Work instruction » All of the entries are to be returned word for word.

Given entries »

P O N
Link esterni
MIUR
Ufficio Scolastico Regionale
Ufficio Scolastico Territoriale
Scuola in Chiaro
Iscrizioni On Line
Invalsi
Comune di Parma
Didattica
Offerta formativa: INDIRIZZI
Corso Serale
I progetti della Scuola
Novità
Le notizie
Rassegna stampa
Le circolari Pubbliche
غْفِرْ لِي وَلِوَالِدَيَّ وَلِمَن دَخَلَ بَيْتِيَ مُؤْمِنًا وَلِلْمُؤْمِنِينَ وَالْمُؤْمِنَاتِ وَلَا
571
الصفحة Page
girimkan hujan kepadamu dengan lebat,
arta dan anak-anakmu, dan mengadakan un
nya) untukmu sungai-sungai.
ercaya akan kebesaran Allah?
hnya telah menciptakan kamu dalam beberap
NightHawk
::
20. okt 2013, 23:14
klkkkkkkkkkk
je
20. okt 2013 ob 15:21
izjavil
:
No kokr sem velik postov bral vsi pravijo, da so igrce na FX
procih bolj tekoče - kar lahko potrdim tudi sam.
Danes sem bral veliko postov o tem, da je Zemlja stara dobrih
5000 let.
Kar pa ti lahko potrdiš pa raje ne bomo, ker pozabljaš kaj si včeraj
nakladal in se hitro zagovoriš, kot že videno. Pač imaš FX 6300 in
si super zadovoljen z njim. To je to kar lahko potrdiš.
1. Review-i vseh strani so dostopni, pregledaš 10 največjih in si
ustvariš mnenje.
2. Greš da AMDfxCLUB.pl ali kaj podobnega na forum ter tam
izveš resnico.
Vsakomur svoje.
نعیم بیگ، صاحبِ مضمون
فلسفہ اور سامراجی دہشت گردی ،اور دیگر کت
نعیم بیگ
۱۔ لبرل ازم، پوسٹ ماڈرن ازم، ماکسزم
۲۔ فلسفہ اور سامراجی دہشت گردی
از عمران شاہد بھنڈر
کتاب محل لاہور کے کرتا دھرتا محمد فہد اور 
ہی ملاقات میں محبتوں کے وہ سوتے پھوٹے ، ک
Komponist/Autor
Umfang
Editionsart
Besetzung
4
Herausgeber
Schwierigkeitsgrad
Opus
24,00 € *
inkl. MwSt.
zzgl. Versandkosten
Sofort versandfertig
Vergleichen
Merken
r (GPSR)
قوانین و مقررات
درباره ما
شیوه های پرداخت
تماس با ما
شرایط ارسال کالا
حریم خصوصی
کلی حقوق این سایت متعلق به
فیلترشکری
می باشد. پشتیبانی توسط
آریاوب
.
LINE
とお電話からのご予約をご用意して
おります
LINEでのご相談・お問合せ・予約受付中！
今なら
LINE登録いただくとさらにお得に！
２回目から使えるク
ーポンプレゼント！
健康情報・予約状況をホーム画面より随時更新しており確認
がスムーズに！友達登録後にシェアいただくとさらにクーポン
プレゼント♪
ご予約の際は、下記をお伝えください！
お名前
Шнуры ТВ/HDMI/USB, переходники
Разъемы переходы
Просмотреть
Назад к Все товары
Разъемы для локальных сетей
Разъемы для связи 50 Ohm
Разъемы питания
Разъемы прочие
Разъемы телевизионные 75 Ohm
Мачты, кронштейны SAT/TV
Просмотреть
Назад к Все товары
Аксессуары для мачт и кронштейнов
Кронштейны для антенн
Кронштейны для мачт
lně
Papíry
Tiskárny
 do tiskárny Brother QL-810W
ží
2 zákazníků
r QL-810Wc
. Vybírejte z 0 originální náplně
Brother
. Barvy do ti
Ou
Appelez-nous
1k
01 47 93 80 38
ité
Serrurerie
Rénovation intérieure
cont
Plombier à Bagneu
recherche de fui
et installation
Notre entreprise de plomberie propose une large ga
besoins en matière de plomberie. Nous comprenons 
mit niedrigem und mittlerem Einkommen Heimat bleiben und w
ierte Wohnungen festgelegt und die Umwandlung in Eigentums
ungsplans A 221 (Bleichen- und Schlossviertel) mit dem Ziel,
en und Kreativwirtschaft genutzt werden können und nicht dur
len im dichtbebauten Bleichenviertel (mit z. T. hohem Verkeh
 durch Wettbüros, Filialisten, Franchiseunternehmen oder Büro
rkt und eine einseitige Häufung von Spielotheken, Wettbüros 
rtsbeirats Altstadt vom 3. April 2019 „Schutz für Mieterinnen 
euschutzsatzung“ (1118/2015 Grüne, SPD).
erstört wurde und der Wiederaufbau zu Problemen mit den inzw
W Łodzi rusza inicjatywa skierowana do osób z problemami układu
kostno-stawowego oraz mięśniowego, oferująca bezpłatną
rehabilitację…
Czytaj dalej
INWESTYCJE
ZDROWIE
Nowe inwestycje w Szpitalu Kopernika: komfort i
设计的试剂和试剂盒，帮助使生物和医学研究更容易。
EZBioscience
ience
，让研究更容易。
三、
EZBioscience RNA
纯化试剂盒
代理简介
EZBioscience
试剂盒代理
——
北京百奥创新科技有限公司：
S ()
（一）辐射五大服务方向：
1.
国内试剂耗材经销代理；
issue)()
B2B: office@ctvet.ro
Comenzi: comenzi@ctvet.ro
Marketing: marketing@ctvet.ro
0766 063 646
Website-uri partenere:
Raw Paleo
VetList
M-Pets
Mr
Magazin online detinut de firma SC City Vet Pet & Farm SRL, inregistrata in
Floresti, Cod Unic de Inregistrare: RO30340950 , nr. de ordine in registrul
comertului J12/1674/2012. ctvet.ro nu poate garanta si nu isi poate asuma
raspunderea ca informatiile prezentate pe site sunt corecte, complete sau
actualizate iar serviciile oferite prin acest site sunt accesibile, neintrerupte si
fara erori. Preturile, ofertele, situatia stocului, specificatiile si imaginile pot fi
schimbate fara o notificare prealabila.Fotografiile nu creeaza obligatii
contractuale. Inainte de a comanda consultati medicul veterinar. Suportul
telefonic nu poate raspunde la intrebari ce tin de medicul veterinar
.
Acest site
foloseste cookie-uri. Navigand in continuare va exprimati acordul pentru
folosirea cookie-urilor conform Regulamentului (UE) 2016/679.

Response to the exercise »
P O N
Link esterni
MIUR
Ufficio Scolastico Regionale
Ufficio Scolastico Territoriale
Scuola in Chiaro
Iscrizioni On Line
Invalsi
Comune di Parma
Didattica
Offerta formativa: INDIRIZZI
Corso Serale
I progetti della Scuola
Novità
Le notizie
Rassegna stampa
Le circolari Pubbliche
غْفِرْ لِي وَلِوَالِدَيَّ وَلِمَن دَخَلَ بَيْتِيَ مُؤْمِنًا وَلِلْمُؤْمِنِينَ وَالْمُؤْمِنَاتِ وَلَا
571
الصفحة Page
girimkan hujan kepadamu dengan lebat,
arta dan anak-anakmu, dan mengadakan un
nya) untukmu sungai-sungai.
ercaya akan kebesaran Allah?
hnya telah menciptakan kamu dalam beberap
NightHawk
::
20. okt 2013, 23:14
klkkkkkkkkkk
je
20. okt 2013 ob 15:21
izjavil
:
No kokr sem velik postov bral vsi pravijo, da so igrce na FX
procih bolj tekoče - kar lahko potrdim tudi sam.
Danes sem bral veliko postov o tem, da je Zemlja stara dobrih
5000 let.
Kar pa ti lahko potrdiš pa raje ne bomo, ker pozabljaš kaj si včeraj
nakladal in se hitro zagovoriš, kot že videno. Pač imaš FX 6300 in
si super zadovoljen z njim. To je to kar lahko potrdiš.
1. Review-i vseh strani so dostopni, pregledaš 10 največjih in si
ustvariš mnenje.
2. Greš da AMDfxCLUB.pl ali kaj podobnega na forum ter tam
izveš resnico.
Vsakomur svoje.
نعیم بیگ، صاحبِ مضمون
فلسفہ اور سامراجی دہشت گردی ،اور دیگر کت
نعیم بیگ
۱۔ لبرل ازم، پوسٹ ماڈرن ازم، ماکسزم
۲۔ فلسفہ اور سامراجی دہشت گردی
از عمران شاہد بھنڈر
کتاب محل لاہور کے کرتا دھرتا محمد فہد اور 
ہی ملاقات میں محبتوں کے وہ سوتے پھوٹے ، ک
Komponist/Autor
Umfang
Editionsart
Besetzung
4
Herausgeber
Schwierigkeitsgrad
Opus
24,00 € *
inkl. MwSt.
zzgl. Versandkosten
Sofort versandfertig
Vergleichen
Merken
r (GPSR)
قوانین و مقررات
درباره ما
شیوه های پرداخت
تماس با ما
شرایط ارسال کالا
حریم خصوصی
کلی حقوق این سایت متعلق به
فیلترشکری
می باشد. پشتیبانی توسط
آریاوب
.
LINE
とお電話からのご予約をご用意して
おります
LINEでのご相談・お問合せ・予約受付中！
今なら
LINE登録いただくとさらにお得に！
２回目から使えるク
ーポンプレゼント！
健康情報・予約状況をホーム画面より随時更新しており確認
がスムーズに！友達登録後にシェアいただくとさらにクーポン
プレゼント♪
ご予約の際は、下記をお伝えください！
お名前
Шнуры ТВ/HDMI/USB, переходники
Разъемы переходы
Просмотреть
Назад к Все товары
Разъемы для локальных сетей
Разъемы для связи 50 Ohm
Разъемы питания
Разъемы прочие
Разъемы телевизионные 75 Ohm
Мачты, кронштейны SAT/TV
Просмотреть
Назад к Все товары
Аксессуары для мачт и кронштейнов
Кронштейны для антенн
Кронштейны для мачт
lně
Papíry
Tiskárny
 do tiskárny Brother QL-810W
ží
2 zákazníků
r QL-810Wc
. Vybírejte z 0 originální náplně
Brother
. Barvy do ti
Ou
Appelez-nous
1k
01 47 93 80 38
ité
Serrurerie
Rénovation intérieure
cont
Plombier à Bagneu
recherche de fui
et installation
Notre entreprise de plomberie propose une large ga
besoins en matière de plomberie. Nous comprenons 
mit niedrigem und mittlerem Einkommen Heimat bleiben und w
ierte Wohnungen festgelegt und die Umwandlung in Eigentums
ungsplans A 221 (Bleichen- und Schlossviertel) mit dem Ziel,
en und Kreativwirtschaft genutzt werden können und nicht dur
len im dichtbebauten Bleichenviertel (mit z. T. hohem Verkeh
 durch Wettbüros, Filialisten, Franchiseunternehmen oder Büro
rkt und eine einseitige Häufung von Spielotheken, Wettbüros 
rtsbeirats Altstadt vom 3. April 2019 „Schutz für Mieterinnen 
euschutzsatzung“ (1118/2015 Grüne, SPD).
erstört wurde und der Wiederaufbau zu Problemen mit den inzw
W Łodzi rusza inicjatywa skierowana do osób z problemami układu
kostno-stawowego oraz mięśniowego, oferująca bezpłatną
rehabilitację…
Czytaj dalej
INWESTYCJE
ZDROWIE
Nowe inwestycje w Szpitalu Kopernika: komfort i
设计的试剂和试剂盒，帮助使生物和医学研究更容易。
EZBioscience
ience
，让研究更容易。
三、
EZBioscience RNA
纯化试剂盒
代理简介
EZBioscience
试剂盒代理
——
北京百奥创新科技有限公司：
S ()
（一）辐射五大服务方向：
1.
国内试剂耗材经销代理；
issue)()
B2B: office@ctvet.ro
Comenzi: comenzi@ctvet.ro
Marketing: marketing@ctvet.ro
0766 063 646
Website-uri partenere:
Raw Paleo
VetList
M-Pets
Mr
Magazin online detinut de firma SC City Vet Pet & Farm SRL, inregistrata in
Floresti, Cod Unic de Inregistrare: RO30340950 , nr. de ordine in registrul
comertului J12/1674/2012. ctvet.ro nu poate garanta si nu isi poate asuma
raspunderea ca informatiile prezentate pe site sunt corecte, complete sau
actualizate iar serviciile oferite prin acest site sunt accesibile, neintrerupte si
fara erori. Preturile, ofertele, situatia stocului, specificatiile si imaginile pot fi
schimbate fara o notificare prealabila.Fotografiile nu creeaza obligatii
contractuale. Inainte de a comanda consultati medicul veterinar. Suportul
telefonic nu poate raspunde la intrebari ce tin de medicul veterinar
.
Acest site
foloseste cookie-uri. Navigand in continuare va exprimati acordul pentru
folosirea cookie-urilor conform Regulamentului (UE) 2016/679.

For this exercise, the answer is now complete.